CourtHigh Court (Singapore)
Published date08 July 2016
See Kee Oon JC: Introduction

Timber of the botanical genus Dalbergia – specifically, that from certain species found in Madagascar and commonly known as Madagascan rosewood or, in French, Bois de rose – has a rare and alluring beauty. Its heartwood possesses a deep and rich claret hue, making it highly prized by furniture makers the world over. It is also, for that reason, a prime candidate for illegal logging. For its protection, Madagascan rosewood is listed in Appendix II of the Schedule to the Endangered Species (Import and Export) Act (Cap 92A, 2008 Rev Ed) (“ESA”) and Appendix II to the Convention on International Trade in Endangered Species of Wild Flora and Flora (3 March 1973) 993 UNTS 243 (entered into force 1 July 1975) (“CITES”).

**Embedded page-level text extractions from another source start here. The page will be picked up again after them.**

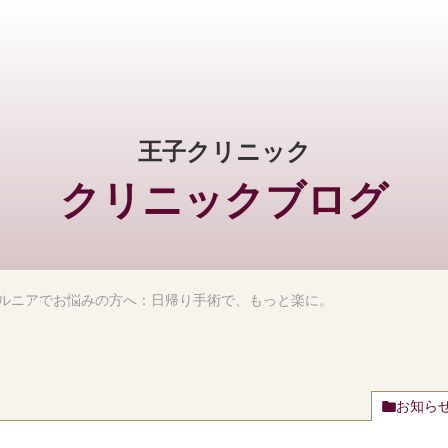
王子クリニック
クリニックブログ
ルニアでお悩みの方へ：日帰り手術で、もっと楽に。
お知ら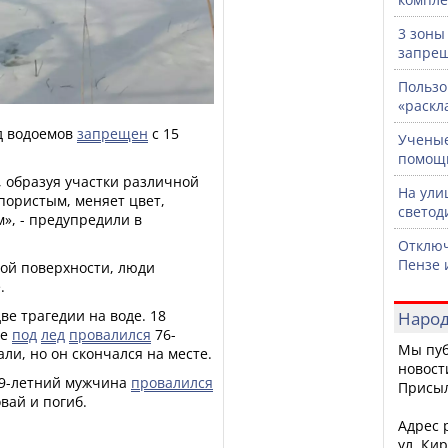
3 зоны
запрещ
Пользо
«раскл
ед водоемов
запрещен
с 15
Ученые
помощ
 образуя участки различной
На ули
пористым, меняет цвет,
светод
», - предупредили в
Отключ
Пензе 
вой поверхности, люди
.
ве трагедии на воде. 18
Народ
ще
под
лед
провалился
76-
Мы пуб
ли, но он скончался на месте.
новост
49-летний мужчина
провалился
Присы
вай и погиб.
Адрес р
ул. Кир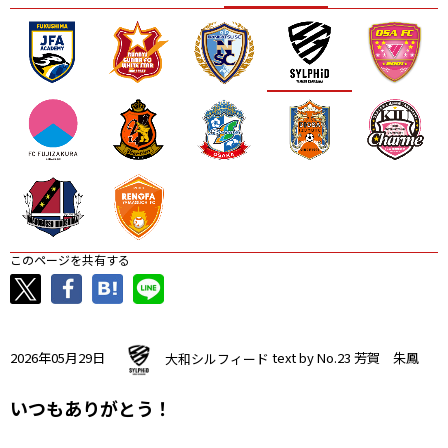
ニッパツ
名古屋
静岡
愛媛Ｌ
このページを共有する
2026年05月29日
大和シルフィード
text by No.23 芳賀 朱鳳
いつもありがとう！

On 28 February 2014, a consignment of 29,434 Madagascan rosewood logs, weighing approximately 3,235 metric tonnes and with an estimated market value in excess of US$50m, entered Singapore waters on board the MV Oriental Pride. I will refer to the MV Oriental Pride as “the vessel” and to its cargo of logs (either the whole consignment or a part of it) as “the rosewood logs” or simply “the Rosewood”. The cargo manifest stated that the cargo consisted of “Bois” – French for wood. In the bills of lading, it was stated that the port of discharge was Singapore and that the consignee was “Kong Hoo Private Limited” (“Kong Hoo”). On 11 March 2014, the vessel berthed at the Free Trade Zone of Jurong Port (the “Jurong FTZ”). Between 12 and 14 March 2014, 6,164 logs were offloaded and moved to a different area of the Jurong FTZ. On 14 March 2014, officers from the Agri-Food and Veterinary Authority of Singapore (“AVA”) boarded the vessel and seized the rosewood logs in the hold as well as those which had been offloaded.1

Subsequently, Kong Hoo was charged with importing a scheduled species without the requisite permit, an offence under s 4(1) of the ESA. Its director, Wong Wee Keong (“Wong”), was charged under s 4(1) of the ESA read with s 20(1)(a) of the same on the basis that Kong Hoo’s offence had been committed with his consent and connivance. Wong and Kong Hoo were jointly tried before the District Judge and were subsequently the respondents in Magistrate’s Appeals No 9136 and 9137 of 2015 respectively (I shall refer to them jointly as “the respondents”). At the close of the prosecution’s case, the respondents invited the court to dismiss the matter on the ground that there was no case to answer. The District Judge agreed with the respondents and acquitted the respondents of the charges. The prosecution appealed to this court.2

As this matter concerned novel issues of statutory interpretation, particularly the manner in which the ESA was to be interpreted in the light of Singapore’s obligations under CITES, Mr Kelvin Koh Li Qun was appointed as amicus curiae to assist this court. From the outset, I should record my appreciation to Mr Koh, Mr Kwek Mean Luck, who appeared on behalf of the prosecution, and Mr Muralidharan Pillai, who appeared on behalf of the respondents, for the assistance and guidance they provided through their detailed and helpful submissions. They put forward a wide conspectus of material and while not all of it has been cited in this judgment, I examined it carefully in the course of reaching my decision.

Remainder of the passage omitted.